Thought this was a good summary: 12 Critical Flaws of BLEU - Benjamin Marie's Blog
I’ve found BLEU scores are difficult to use for comparing machine translation systems because different BLEU benchmarks seem to not be very consistent. Maybe if you have a single benchmark methodology and dataset you could get a useful comparison but even then BLEU scores only loosely correlate with ratings from Human translators.
For training the Argos Translate models I haven’t used BLEU scores extensively. Instead I’ve focused on selecting high quality data and evaluated the trained models manually. I only speak English well so I test the x->en models by translating a Wikipedia article in language x to English. And I test the en->x models by translating English text to language x and then translating back to English with my models or Google Translate.

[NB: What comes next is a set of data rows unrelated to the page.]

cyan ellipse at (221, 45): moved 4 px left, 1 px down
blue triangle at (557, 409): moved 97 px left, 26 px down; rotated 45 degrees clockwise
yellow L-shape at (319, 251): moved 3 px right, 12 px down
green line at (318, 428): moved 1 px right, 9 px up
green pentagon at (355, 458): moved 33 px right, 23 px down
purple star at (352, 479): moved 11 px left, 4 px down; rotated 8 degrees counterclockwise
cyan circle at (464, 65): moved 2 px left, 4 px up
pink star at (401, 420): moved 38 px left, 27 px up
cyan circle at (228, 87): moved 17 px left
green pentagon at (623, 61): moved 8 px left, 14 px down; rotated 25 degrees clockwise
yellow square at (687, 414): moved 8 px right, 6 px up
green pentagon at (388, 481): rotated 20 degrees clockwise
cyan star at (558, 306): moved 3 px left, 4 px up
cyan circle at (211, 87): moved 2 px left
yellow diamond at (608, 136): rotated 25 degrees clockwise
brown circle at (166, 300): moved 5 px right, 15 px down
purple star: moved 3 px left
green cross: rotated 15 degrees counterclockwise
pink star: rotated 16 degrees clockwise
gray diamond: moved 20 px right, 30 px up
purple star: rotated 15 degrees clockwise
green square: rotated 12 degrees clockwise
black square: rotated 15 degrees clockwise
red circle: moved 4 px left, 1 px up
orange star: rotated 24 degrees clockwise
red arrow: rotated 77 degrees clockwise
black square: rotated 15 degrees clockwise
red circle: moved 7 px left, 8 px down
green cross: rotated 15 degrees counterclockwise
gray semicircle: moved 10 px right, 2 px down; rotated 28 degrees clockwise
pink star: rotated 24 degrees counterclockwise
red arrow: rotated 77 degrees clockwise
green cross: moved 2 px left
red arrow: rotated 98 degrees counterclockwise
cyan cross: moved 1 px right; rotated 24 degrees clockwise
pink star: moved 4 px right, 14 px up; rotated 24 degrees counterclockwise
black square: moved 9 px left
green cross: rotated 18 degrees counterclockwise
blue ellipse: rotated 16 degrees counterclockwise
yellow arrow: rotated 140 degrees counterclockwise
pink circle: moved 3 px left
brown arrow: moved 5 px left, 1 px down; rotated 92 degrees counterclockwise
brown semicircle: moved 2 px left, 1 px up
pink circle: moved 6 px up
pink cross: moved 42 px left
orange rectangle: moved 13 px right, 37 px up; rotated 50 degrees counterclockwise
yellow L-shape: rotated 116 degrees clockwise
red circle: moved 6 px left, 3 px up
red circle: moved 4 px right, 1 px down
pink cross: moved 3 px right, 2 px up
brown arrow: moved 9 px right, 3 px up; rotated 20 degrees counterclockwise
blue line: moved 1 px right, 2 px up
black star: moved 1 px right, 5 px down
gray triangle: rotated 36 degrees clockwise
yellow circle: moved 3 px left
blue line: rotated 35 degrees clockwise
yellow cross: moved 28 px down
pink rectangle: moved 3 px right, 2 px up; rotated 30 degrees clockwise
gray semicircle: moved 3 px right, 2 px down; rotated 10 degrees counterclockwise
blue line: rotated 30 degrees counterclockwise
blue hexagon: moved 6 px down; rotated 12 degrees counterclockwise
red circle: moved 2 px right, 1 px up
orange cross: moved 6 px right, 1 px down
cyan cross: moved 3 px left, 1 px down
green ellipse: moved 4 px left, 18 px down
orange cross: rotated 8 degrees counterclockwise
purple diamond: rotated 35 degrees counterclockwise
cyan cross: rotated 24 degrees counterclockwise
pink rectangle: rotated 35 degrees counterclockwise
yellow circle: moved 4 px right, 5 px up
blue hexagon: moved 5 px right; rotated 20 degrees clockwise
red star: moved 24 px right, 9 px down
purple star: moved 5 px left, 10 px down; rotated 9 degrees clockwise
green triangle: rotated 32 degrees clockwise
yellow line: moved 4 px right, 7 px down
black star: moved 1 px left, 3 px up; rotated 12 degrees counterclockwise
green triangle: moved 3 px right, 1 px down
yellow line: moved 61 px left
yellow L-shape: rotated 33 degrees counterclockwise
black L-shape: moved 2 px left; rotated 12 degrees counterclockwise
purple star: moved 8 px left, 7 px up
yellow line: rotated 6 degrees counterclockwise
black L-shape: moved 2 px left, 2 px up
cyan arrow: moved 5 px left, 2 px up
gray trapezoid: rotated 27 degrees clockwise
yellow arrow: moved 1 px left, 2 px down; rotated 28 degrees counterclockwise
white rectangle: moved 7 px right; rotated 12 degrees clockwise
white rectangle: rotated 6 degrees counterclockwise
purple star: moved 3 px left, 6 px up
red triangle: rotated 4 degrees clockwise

In my experience when model training goes poorly or overfits somehow it’s normally pretty obvious even if you don’t speak the language. For example, it will always return a translation of an empty string or it will always return the source text as the translation.
I’ve been finding that the reference translations in benchmark datasets like flores200 are sometimes not exactly great. That’s because of missing context or sometimes even just preference. Also as it’s pointed in the article, the smallest errors sometimes cause the biggest mistakes, e.g. a translation can deviate significantly in verbage compared to the reference and still be very correct, while another can closely match the reference expect for one important word, which totally derails the quality.